第540回 良好な親子関係

先日,NPO法人 日本アドラー心理学カウンセリング協会理事長 鈴木稔氏の講演ダイジェスト文を読みました。氏は29歳の時,アドラー心理学と出会い,大きな衝撃を受け「自分も人生を変えたい」と思うようになりました。そして,その学びによって生きることが楽になり,やがてアドラー心理学の講師として活躍されるようになりました。

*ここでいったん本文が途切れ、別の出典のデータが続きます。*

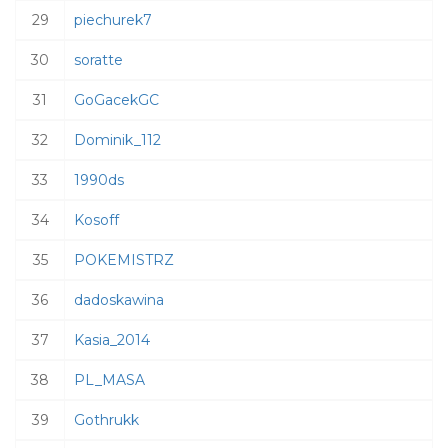
29
piechurek7
30
soratte
31
GoGacekGC
32
Dominik_112
33
1990ds
34
Kosoff
35
POKEMISTRZ
36
dadoskawina
37
Kasia_2014
38
PL_MASA
39
Gothrukk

人間関係には競合的関係と協力的関係があります。競合的関係では「相手を思い通りに動かしたい」という「支配欲」が働きます。その結果,親は子を激しく叱ったり怒ったりするようになります。これはよく「○○!早くしなさい」などと親が子に厳しい口調で命令しているような場面で見られます。

このような関係を続けると,子どもは怒られないと行動しなくなったり,親の顔色を気にして動くようになります。また,自信を失ったり,嘘をつくようになったり,親に相談しなくなったりします。そして親自身もイライラや怒りといった不快・苦痛・否定的な感情が生まれます。すると子どもは「親は自分のことが嫌いなんだ」「自分を信じてくれない」と感じ,親を信頼できなくなってしまいます。

一方,協力関係とは「言葉で交流し,お互いを助け合い,協力して物事を進めていく」という関係です。この関係を築くためには,子どもを一人の人間として尊敬し,信頼し,共感することが大切です。「信頼」にしても相手から信頼されるから信頼するのではなく,まず自分から相手を信頼することが大切で,それが共感へとつながるようです。

このような考えを知ると,私自身がしてきた子育てや,職場の人間関係について,反省すべきことがたくさん思い起こされました。そして,多くの人がアドラー心理学を学んだとしたら,ずいぶん人生を楽しく生きられるのではないかと感じました。